Exercise aim
Retype every entry word for word. Omit the pictures.

(Stored data entries)

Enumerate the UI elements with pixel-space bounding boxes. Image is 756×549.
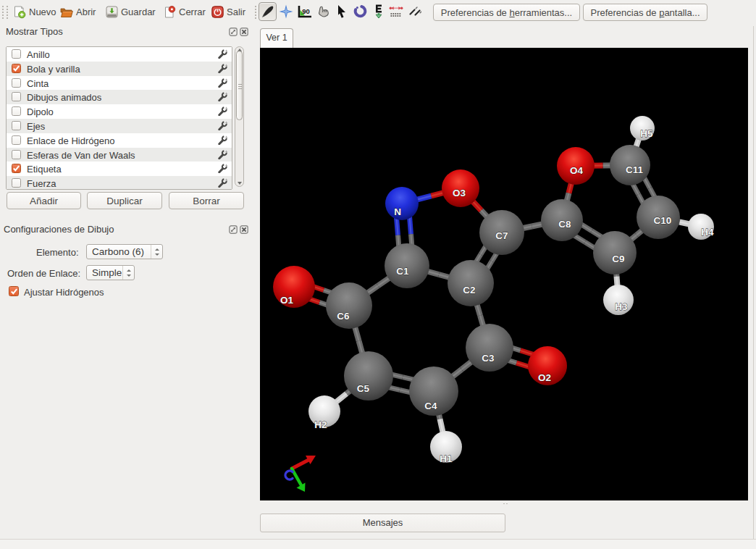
svg-text:C4: C4 [424,401,437,411]
svg-text:C1: C1 [396,266,409,277]
svg-text:H1: H1 [440,453,453,464]
svg-text:C11: C11 [626,164,644,175]
svg-text:H2: H2 [314,419,327,430]
svg-text:C6: C6 [337,311,350,322]
svg-text:O3: O3 [453,188,466,198]
svg-text:C9: C9 [612,253,624,264]
svg-text:C10: C10 [654,215,672,226]
svg-text:H4: H4 [701,227,714,238]
svg-text:O4: O4 [570,165,584,176]
svg-text:C2: C2 [463,285,475,296]
svg-text:H5: H5 [640,128,653,139]
svg-text:C8: C8 [558,219,571,230]
svg-text:O2: O2 [538,372,551,383]
svg-text:C5: C5 [357,383,370,394]
svg-text:N: N [394,206,401,217]
svg-text:C7: C7 [495,230,508,241]
svg-text:90: 90 [302,7,310,15]
svg-text:O1: O1 [280,295,294,306]
svg-text:H3: H3 [615,301,628,312]
svg-text:C3: C3 [482,353,495,364]
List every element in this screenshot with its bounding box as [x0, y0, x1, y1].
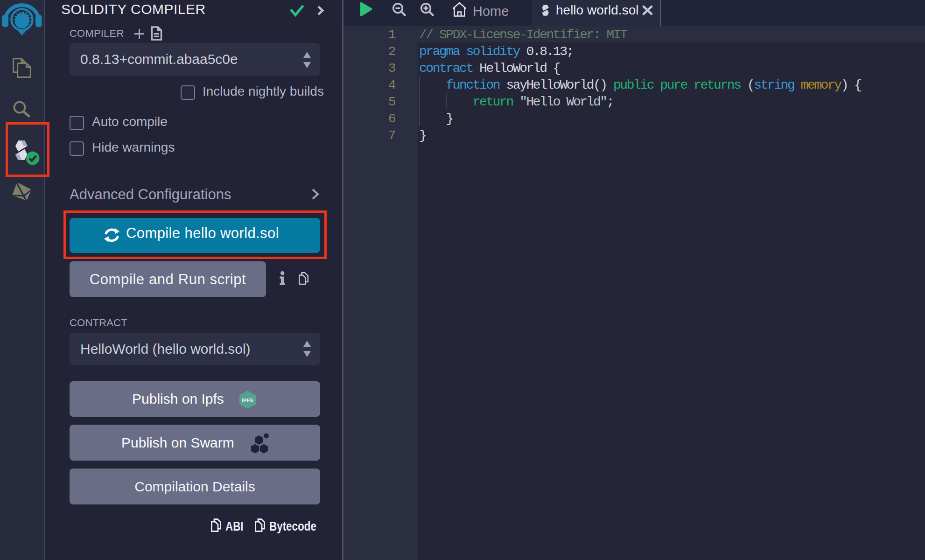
svg-text:IPFS: IPFS: [242, 398, 253, 403]
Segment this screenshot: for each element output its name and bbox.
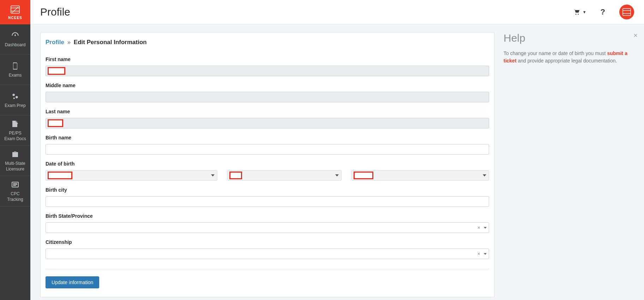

Exercise solution
Enumerate the UI elements with pixel-space bounding boxes. Image is 756×549.
svg-text:C4: C4 [424,401,437,411]
svg-text:C1: C1 [396,266,409,277]
svg-text:H1: H1 [440,453,453,464]
svg-text:C11: C11 [626,164,644,175]
svg-text:H2: H2 [314,419,327,430]
svg-text:C6: C6 [337,311,350,322]
svg-text:O3: O3 [453,188,466,198]
svg-text:C9: C9 [612,253,624,264]
svg-text:C10: C10 [654,215,672,226]
svg-text:H4: H4 [701,227,714,238]
svg-text:O4: O4 [570,165,584,176]
svg-text:C2: C2 [463,285,475,296]
svg-text:H5: H5 [640,128,653,139]
svg-text:C8: C8 [558,219,571,230]
svg-text:O2: O2 [538,372,551,383]
svg-text:C5: C5 [357,383,370,394]
svg-text:N: N [394,206,401,217]
svg-text:C7: C7 [495,230,508,241]
svg-text:90: 90 [302,7,310,15]
svg-text:O1: O1 [280,295,294,306]
svg-text:H3: H3 [615,301,628,312]
svg-text:C3: C3 [482,353,495,364]
List every element in this screenshot with its bounding box as [x0, y0, x1, y1].
svg-text:IPFS: IPFS: [242, 398, 253, 403]
Segment this screenshot: for each element output its name and bbox.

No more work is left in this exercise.